Causal Abstraction: A Theoretical Foundation for Mechanistic Interpretability
- URL: http://arxiv.org/abs/2301.04709v3
- Date: Wed, 7 Aug 2024 18:31:10 GMT
- Title: Causal Abstraction: A Theoretical Foundation for Mechanistic Interpretability
- Authors: Atticus Geiger, Duligur Ibeling, Amir Zur, Maheep Chaudhary, Sonakshi Chauhan, Jing Huang, Aryaman Arora, Zhengxuan Wu, Noah Goodman, Christopher Potts, Thomas Icard,
- Abstract summary: Causal abstraction provides a theoretical foundation for mechanistic interpretability.
Our contributions are generalizing the theory of causal abstraction from mechanism replacement to arbitrary mechanism transformation.
- Score: 30.76910454663951
- License: http://creativecommons.org/licenses/by/4.0/
- Abstract: Causal abstraction provides a theoretical foundation for mechanistic interpretability, the field concerned with providing intelligible algorithms that are faithful simplifications of the known, but opaque low-level details of black box AI models.

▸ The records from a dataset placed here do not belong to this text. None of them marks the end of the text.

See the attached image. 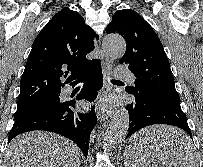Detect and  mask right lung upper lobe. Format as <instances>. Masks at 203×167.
Returning <instances> with one entry per match:
<instances>
[{
    "instance_id": "cb5924a9",
    "label": "right lung upper lobe",
    "mask_w": 203,
    "mask_h": 167,
    "mask_svg": "<svg viewBox=\"0 0 203 167\" xmlns=\"http://www.w3.org/2000/svg\"><path fill=\"white\" fill-rule=\"evenodd\" d=\"M95 32L76 11L64 8L40 31L33 42L20 81L18 106L59 94L61 87L78 79L99 60H88ZM67 78L65 83L61 78Z\"/></svg>"
}]
</instances>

Our contributions are (1) generalizing the theory of causal abstraction from mechanism replacement (i.e., hard and soft interventions) to arbitrary mechanism transformation (i.e., functionals from old mechanisms to new mechanisms), (2) providing a flexible, yet precise formalization for the core concepts of modular features, polysemantic neurons, and graded faithfulness, and (3) unifying a variety of mechanistic interpretability methodologies in the common language of causal abstraction, namely activation and path patching, causal mediation analysis, causal scrubbing, causal tracing, circuit analysis, concept erasure, sparse autoencoders, differential binary masking, distributed alignment search, and activation steering.